Alla luce di tutto ciò l’insegnante di sostegno acquista sempre più un ruolo di leadership in quanto risorsa irrinunciabile per la scuola e per la società, poiché si pone quale mediatore necessario nei collegamenti fra i soggetti che devono rendere reale e consolidata l’integrazione, che deve diventare sempre più una dimensione di normalità. Condizione perché ciò diventi realtà è la motivazione dell’insegnante a prendersi cura degli studenti che gli vengono affidati, motivazione da rinnovare quotidianamente per far fronte alle inevitabili difficoltà a cui va incontro il lavoro con studenti che hanno maggiori difficoltà dei loro coetanei; per loro tutto può essere o sembrare in salita, ma per loro ogni ostacolo superato, ogni obiettivo raggiunto, per piccolo che sembri, costituisce un progresso che rende più accessibile tutto il processo di maturazione e apprendimento.
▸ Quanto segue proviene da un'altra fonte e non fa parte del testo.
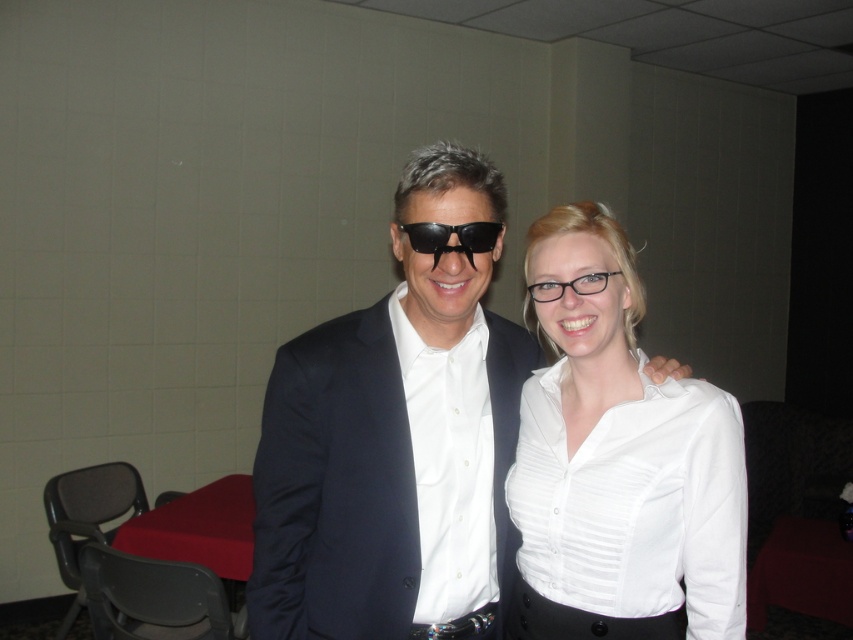 You are a photographer setting up for a group photo. You notice two items in the scene that might interfere with the background. The white glossy shirt at center and the satin black suit at center. Which of these items is smaller and might be easier to adjust if needed?

The white glossy shirt at center is smaller than the satin black suit at center, so it might be easier to adjust.

You are a photographer at an event and need to ensure that both the matte black suit at center and the satin black suit at center are visible in your portrait. Given their height difference, which suit should you position closer to the camera to maintain their visibility?

The matte black suit at center is taller than the satin black suit at center, so positioning the satin black suit at center closer to the camera would help balance their visibility in the portrait.

You are a photographer setting up for a group photo. You have a camera with a 1.2 meter focal length lens. The satin black suit at center and the black plastic sunglasses at center are both in the frame. Considering their sizes, which object would appear larger in the photo?

The satin black suit at center would appear larger in the photo because it is much taller than the black plastic sunglasses at center. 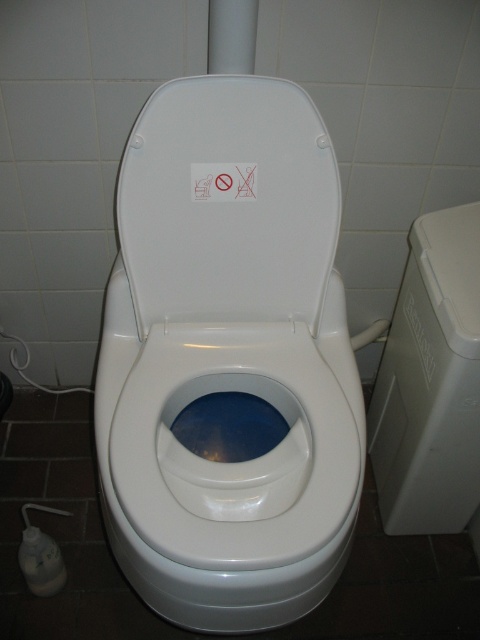 Who is lower down, white glossy toilet lid at center or white plastic trash can at right?

white plastic trash can at right is lower down.

Who is shorter, white glossy toilet lid at center or white plastic trash can at right?

With less height is white glossy toilet lid at center.

This screenshot has width=480, height=640. Identify the location of white glossy toilet lid at center. 228,204. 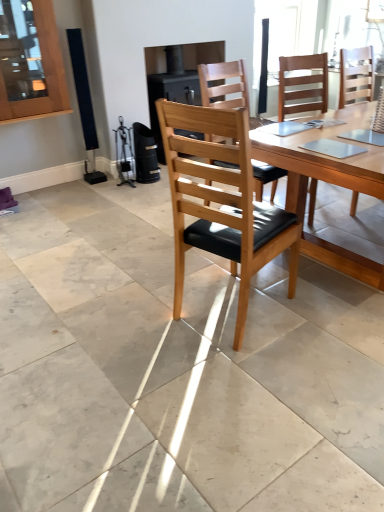 Question: Does wooden table at center have a larger size compared to wooden chair with black cushion at center, which is the third chair from back to front?

Choices:
 (A) yes
 (B) no

Answer: (A)

Question: Does wooden table at center have a greater height compared to wooden chair with black cushion at center, the first chair viewed from the front?

Choices:
 (A) no
 (B) yes

Answer: (A)

Question: Would you consider wooden table at center to be distant from wooden chair with black cushion at center, which is the third chair from back to front?

Choices:
 (A) no
 (B) yes

Answer: (A)

Question: Is wooden table at center facing towards wooden chair with black cushion at center, the first chair viewed from the front?

Choices:
 (A) no
 (B) yes

Answer: (B)

Question: From a real-world perspective, is wooden table at center positioned under wooden chair with black cushion at center, the first chair viewed from the front, based on gravity?

Choices:
 (A) yes
 (B) no

Answer: (A)

Question: Is point (228, 164) closer or farther from the camera than point (324, 253)?

Choices:
 (A) closer
 (B) farther

Answer: (A)

Question: From a real-world perspective, is light brown wood chair at center, the second chair in the front-to-back sequence, physically located above or below wooden table at center?

Choices:
 (A) below
 (B) above

Answer: (B)

Question: Is light brown wood chair at center, marked as the second chair in a back-to-front arrangement, wider or thinner than wooden table at center?

Choices:
 (A) wide
 (B) thin

Answer: (B)

Question: From the image's perspective, is light brown wood chair at center, marked as the second chair in a back-to-front arrangement, located above or below wooden table at center?

Choices:
 (A) below
 (B) above

Answer: (B)

Question: In the image, is wooden table at center on the left side or the right side of light brown wood chair at center, marked as the second chair in a back-to-front arrangement?

Choices:
 (A) right
 (B) left

Answer: (A)

Question: From their relative heights in the image, would you say wooden table at center is taller or shorter than light brown wood chair at center, the second chair in the front-to-back sequence?

Choices:
 (A) short
 (B) tall

Answer: (A)

Question: From a real-world perspective, is wooden table at center above or below light brown wood chair at center, marked as the second chair in a back-to-front arrangement?

Choices:
 (A) above
 (B) below

Answer: (B)

Question: Which is correct: wooden table at center is inside light brown wood chair at center, the second chair in the front-to-back sequence, or outside of it?

Choices:
 (A) outside
 (B) inside

Answer: (A)

Question: From a real-world perspective, is light brown wood chair at center, marked as the second chair in a back-to-front arrangement, positioned above or below wooden chair at center, arranged as the 3th chair when viewed from the front?

Choices:
 (A) above
 (B) below

Answer: (A)

Question: Considering the positions of light brown wood chair at center, marked as the second chair in a back-to-front arrangement, and wooden chair at center, which appears as the first chair when viewed from the back, in the image, is light brown wood chair at center, marked as the second chair in a back-to-front arrangement, taller or shorter than wooden chair at center, which appears as the first chair when viewed from the back,?

Choices:
 (A) short
 (B) tall

Answer: (A)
In estrema sintesi, a tutela dei diritti dei bambini, diventa necessario ed urgente:
– dare vita ad un nuovo patto educativo tra scuola e famiglia, coinvolgendo il team dei terapisti;
– prevedere un aggiornamento della formazione degli insegnanti di sostegno, a partire dalla specificità del bambino che hanno in carico, tenendo conto anche del suo contesto familiare;
– assicurare continuità relazionale, didattica ed educativa ad ogni studente con autismo: sia nell’intero ciclo scolastico che nel singolo anno di corso, e per questo ridurre la precarizzazione dei docenti;
– valutare e valorizzare l’attività svolta dagli insegnanti di sostegno;
– creare maggiore sinergia tra le associazioni nel rispetto delle reciproche specificità, a garanzia della tutela dei diritti dei soggetti con disabilità.